The action plan details actions across the suicide prevention continuum that aim to increase protective factors and reduce risk factors for the population of Aotearoa New Zealand. Action areas include:

  • promoting wellbeing
  • responding to suicidal distress and behaviour
  • supporting individuals, whānau and families, and communities after a suicide.

We have seen good progress being made this year in each of these areas, including:

  • Expansion of the family and whānau suicide prevention information service provided by the Mental Health Foundation.
  • Establishment of the Māori and Pacific Suicide Prevention Community Funds. In the first year, there were 58 successful recipients, made up of 39 whānau/hapū initiatives and 13 iwi providers that received a combined total of around $2.5 million from the Māori fund, and 18 Pasifika initiatives that received a combined total of around $900,000 from the Pasifika fund.
  • Establishment of the Suicide Bereaved Response Service to provide free counselling and support for people bereaved by suicide. This service is available online, with face-to-face services being progressively rolled out from 2021.
  • Funding allocated to all District Health Boards for additional suicide postvention workers.
  • Focusing on building a sense of agency, help seeking and community support through delivery of the psychosocial plan, Kia kaha, Kia Maia, Kia Aotearoa and COVID-19 response actions.
  • Established external Māori and lived experience advisory support.
  • Undertaking a review of the Coronial Data Sharing Service which facilitates timely access to information about suspected suicide to enable efforts to support individual, whānau and communities impacted by suspected suicide.
  • Undertaking a review of regional and community-level suicide prevention and postvention services and resources.
  • Working with the Office of the Chief Coroner to respond to speculation about suicide rates (in particular through the lockdown period) as well as supporting the annual release of the provisional suspected suicide data.
  • Working with other government agencies to ensure there is clear ownership of initiatives that will contribute to suicide prevention.
  • Focusing on responsible depiction of suicide on digital and social media platforms through work with the Chief Censor.
  • Raising awareness of the importance of focusing on solutions to suicide prevention through World Suicide Prevention Day.

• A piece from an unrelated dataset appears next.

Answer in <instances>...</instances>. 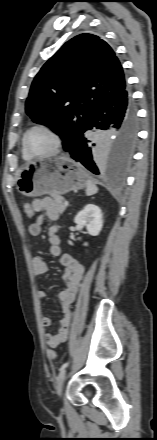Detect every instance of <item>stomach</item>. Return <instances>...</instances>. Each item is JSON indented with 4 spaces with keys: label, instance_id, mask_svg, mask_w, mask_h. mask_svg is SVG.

We have worked hard and consistently at encouraging realistic and responsible conversations in the public arena about what contributes to the country’s suicide rate, and about what it will take – from all of us – to bring that rate down.

We’ve focused on changing attitudes towards suicide prevention, including that people who die by suicide are almost always acutely distressed but are not necessarily mentally ill, and the focus for suicide prevention should rest with communities, with whānau, with community leadership and with community services, supported in a sustainable manner by local and central government.

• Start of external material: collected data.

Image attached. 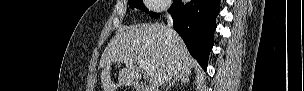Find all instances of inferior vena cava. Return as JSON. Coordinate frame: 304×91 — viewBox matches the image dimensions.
<instances>
[{
	"mask_svg": "<svg viewBox=\"0 0 304 91\" xmlns=\"http://www.w3.org/2000/svg\"><path fill=\"white\" fill-rule=\"evenodd\" d=\"M166 19H167V23H168L169 37L170 38H175L176 32L173 30V24H172V19H171L170 15L166 14ZM171 79L172 78H171L170 75L166 76L164 78V81H163V83L161 85L164 87L167 82L171 81Z\"/></svg>",
	"mask_w": 304,
	"mask_h": 91,
	"instance_id": "obj_1",
	"label": "inferior vena cava"
}]
</instances>
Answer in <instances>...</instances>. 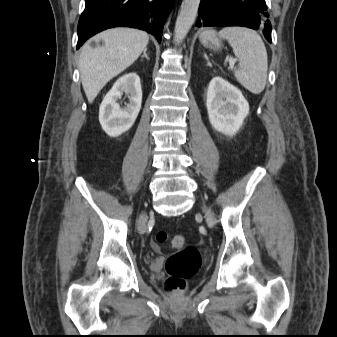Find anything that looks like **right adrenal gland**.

Finally, at its last meeting for the year, Sir Mason Durie retired from the Māori Expert Reference Panel that was established to provide strategic advice, support and guidance on matters relating to Māori suicide prevention and implementation of He Tapu te Oranga. I was enormously grateful that Sir Mason agreed to Chair the Panel during the foundation year of the Office; his wisdom and clarity of thought were of immense value to me personally and the evolution of the Office more generally.

I am sure you will all join me in thanking Sir Mason and his whānau for the time given to our work this year, and wishing them all the very best for his retirement.

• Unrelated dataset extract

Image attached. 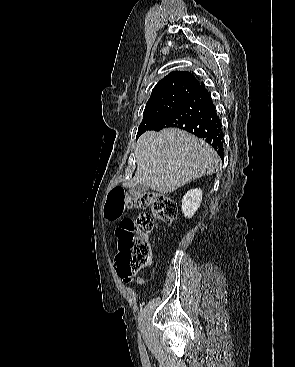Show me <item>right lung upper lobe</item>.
<instances>
[{"instance_id":"cb5924a9","label":"right lung upper lobe","mask_w":295,"mask_h":367,"mask_svg":"<svg viewBox=\"0 0 295 367\" xmlns=\"http://www.w3.org/2000/svg\"><path fill=\"white\" fill-rule=\"evenodd\" d=\"M202 86L199 81L187 71H173L153 88L152 94L172 88H187L197 91Z\"/></svg>"}]
</instances>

As we move into year two of delivering the suicide prevention strategy and action plan, we remain focused on calling for collective ownership of the problem and solutions and also on building a strong system that supports wellbeing and responds to people’s needs. 

I look forward to continuing to work with you all on this in the coming year. 

I do hope that this message finds you well and in good heart, and I wish you all a happy and restful holiday season.